Sen. Dan Coats, R-Ind., is among nine U.S. officials getting a pre-emptive boot from Russia.
The Russian government’s announcement Thursday of a travel ban on certain members of Congress and White House aides is an apparent response to U.S. sanctions against Russia for its takeover of the Crimea region of Ukraine.
The Senate recently approved a resolution introduced by Coats and Sen. Dick Durbin, D-Ill., that would penalize Russian President Vladimir Putin’s government for its incursion into Crimea. Durbin was not among the officials barred from going to Russia.
“While I’m disappointed that I won’t be able to go on vacation with my family in Siberia this summer, I am honored to be on this list,” Coats said in a statement.
“Putin’s recent aggression is unacceptable, and America must join with our European allies to isolate and punish Russia. I will continue to lead efforts on Capitol Hill to bring Putin to his senses.”
Roll Call, Politico and the Associated Press reported that other members of Congress whom Russia banned from entering the country were House Speaker John Boehner, R-Ohio; Senate Majority Leader Harry Reid, D-Nev.; Senate Foreign Relations Chairman Robert Menendez, D-N.J.; Senate Energy Committee Chairwoman Mary Landrieu, D-La.; and Sen.
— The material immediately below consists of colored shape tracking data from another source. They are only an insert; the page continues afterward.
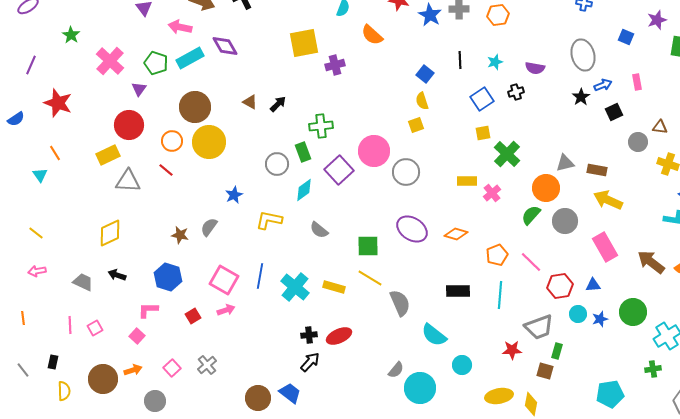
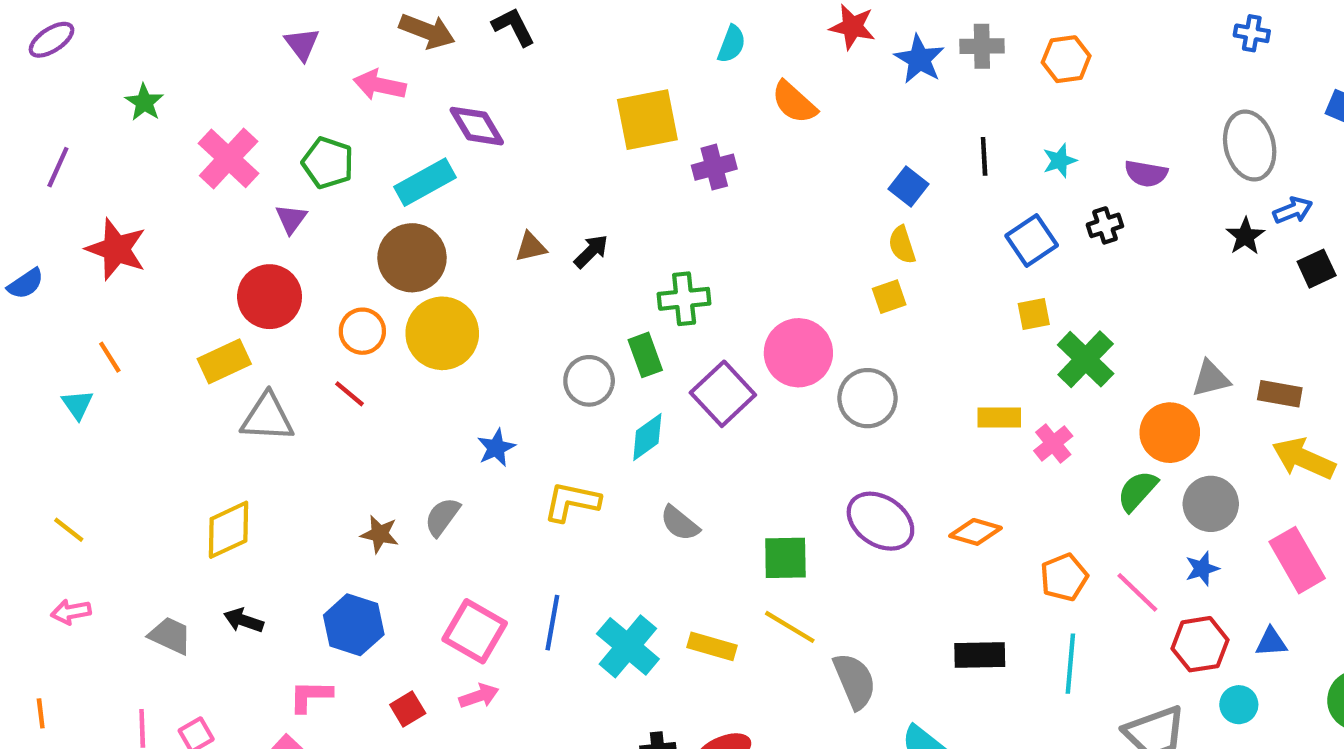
cyan rectangle: (190, 58) -> (425, 182), moved
brown triangle: (250, 102) -> (531, 247), turned -42
blue star: (600, 319) -> (1202, 569), moved

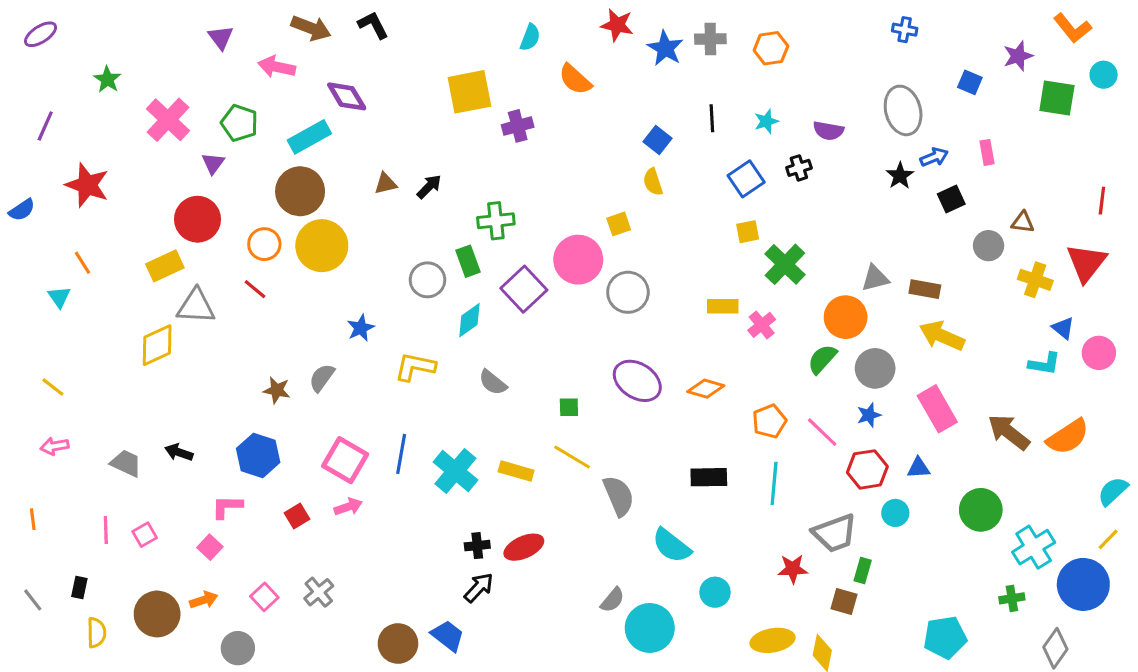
yellow square: (889, 297) -> (619, 224), moved
yellow diamond: (229, 530) -> (157, 345), moved
green square: (785, 558) -> (569, 407), size x0.6

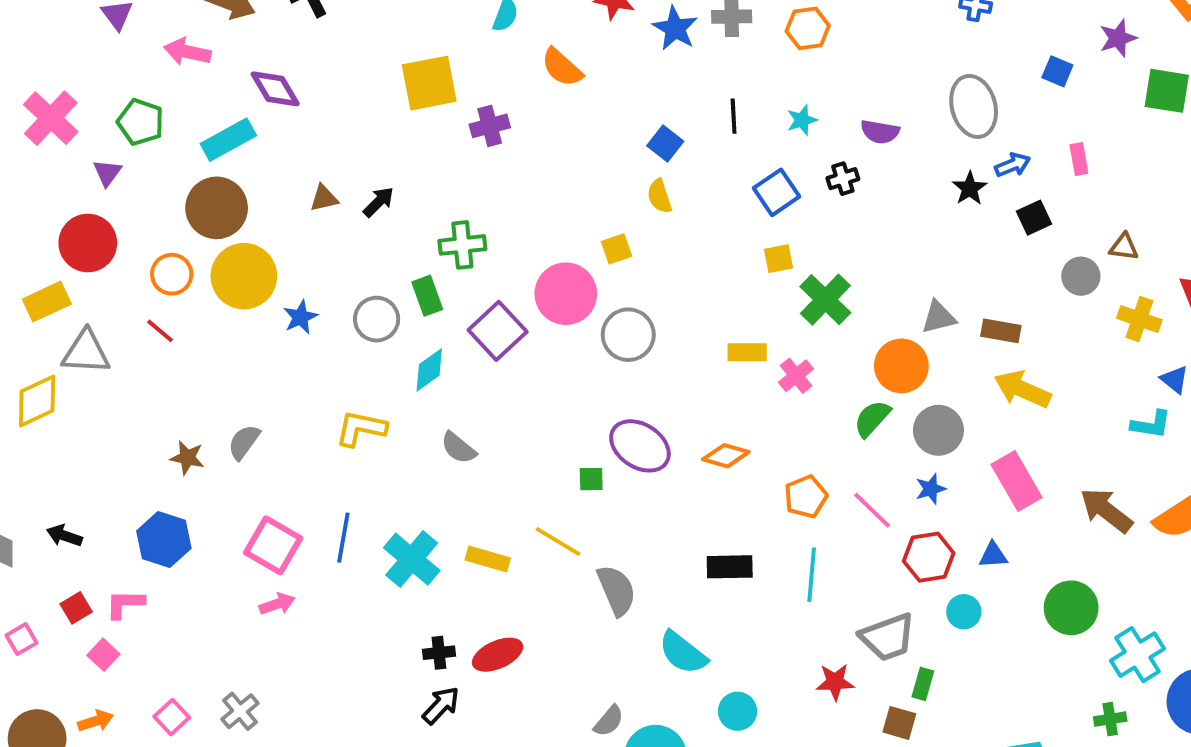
blue star: (361, 328) -> (300, 317), moved
green square: (569, 407) -> (591, 479), moved
red square: (297, 516) -> (76, 608), moved

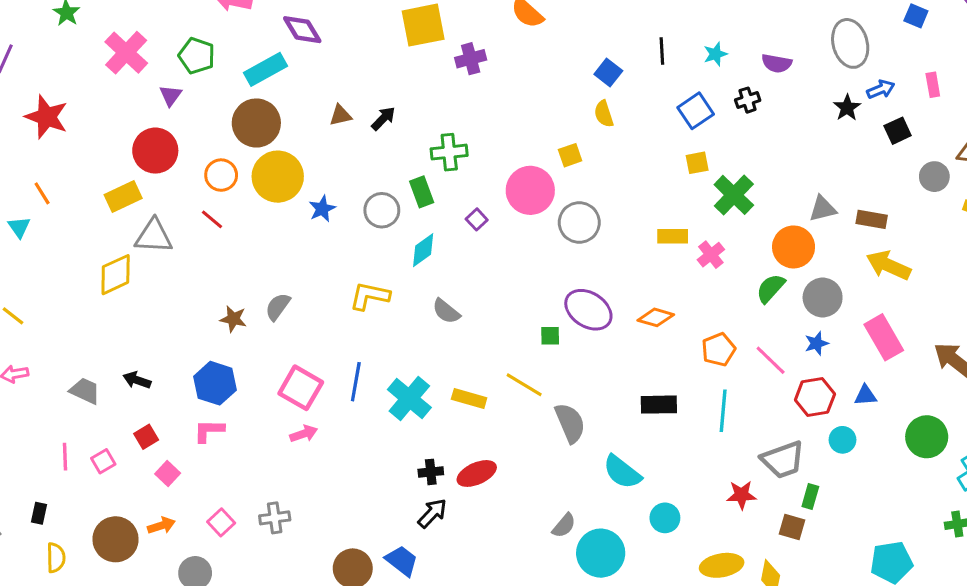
purple square: (498, 331) -> (477, 219), size x0.5
pink L-shape: (125, 604) -> (209, 431), moved
gray cross: (240, 711) -> (275, 518), turned 32

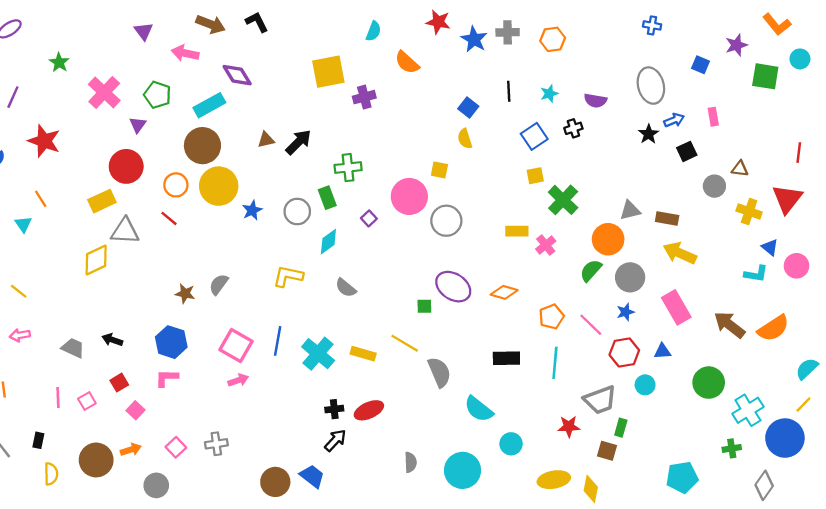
black arrow: (383, 118) -> (298, 142), size x1.4
yellow square: (570, 155) -> (439, 170), turned 30
gray semicircle: (564, 526) -> (410, 462), moved, turned -42

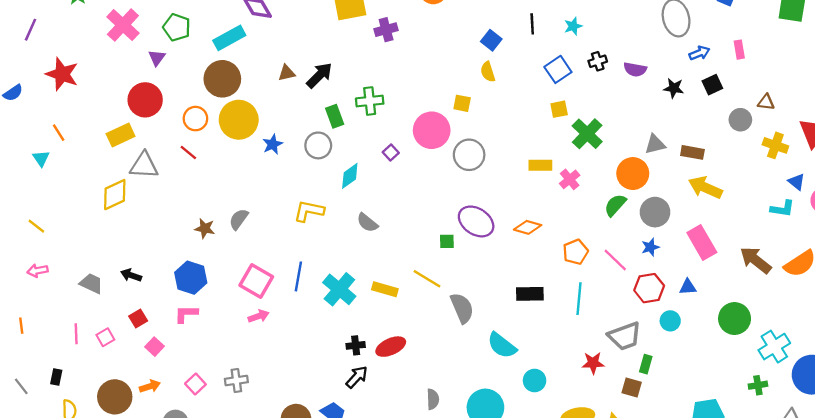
purple semicircle: (595, 101) -> (635, 69), moved
black star: (649, 134) -> (674, 88), moved, turned -30
green rectangle: (327, 198) -> (335, 116), moved

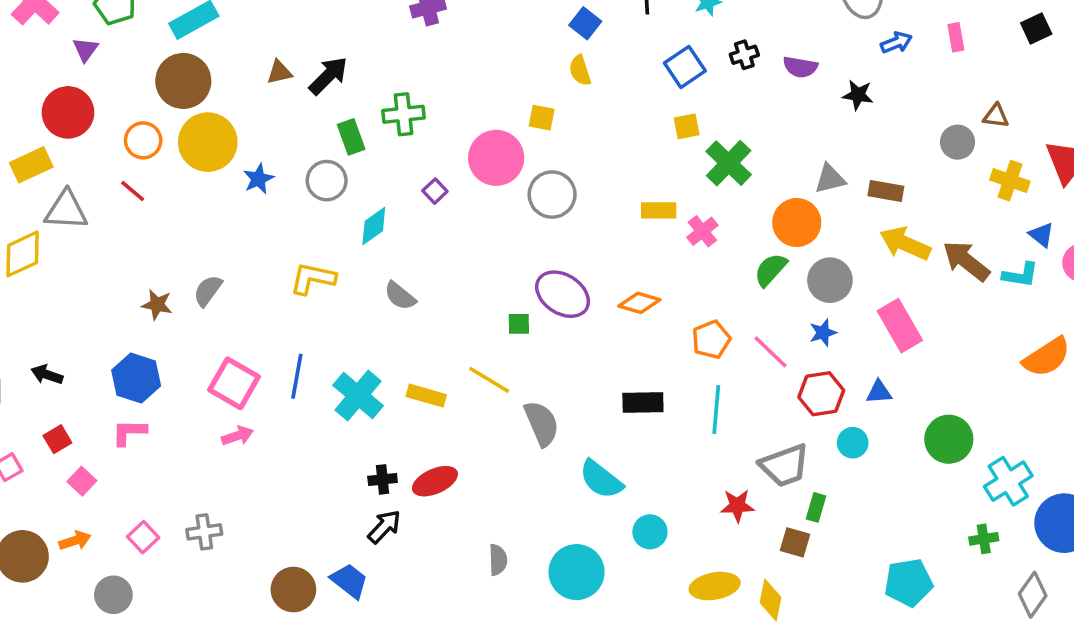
black square: (712, 85) -> (1036, 29), moved
brown arrow: (756, 260) -> (966, 261), moved

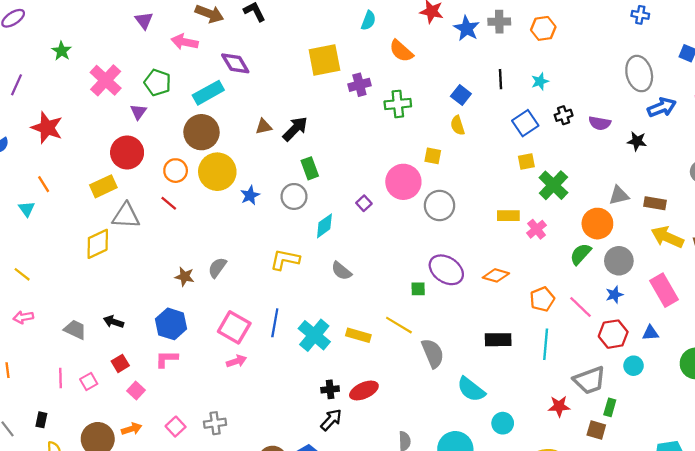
blue arrow: (896, 43) -> (662, 107), size x1.4
green cross: (404, 114) -> (398, 104), moved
John McCain, R-Ariz.
Politico reported that Russia also will prohibit three White House advisers from entering the country -- Dan Pfeiffer, Ben Rhodes and Caroline Atkinson.
Meantime, Sen. Joe Donnelly, D-Ind., is a member of a bipartisan congressional delegation visiting Ukraine this week, according to his office.
The delegation includes Sen. Kelly Ayotte, R-N.H., and Rep. Stephen Lynch, D-Mass. Donnelly’s office said the lawmakers will meet with Ukrainian government leaders and military personnel. A visit to Israel also was planned.
No other details about the trip were released.
“In these dangerous times, it’s more important than ever that the U.S. reinforce relationships with our allies and key partners,” Ayotte said in a statement. “The challenges facing Ukraine and Israel have far-reaching consequences for our national security and peace in the world, and hearing directly from leaders there will inform my work in the Senate.”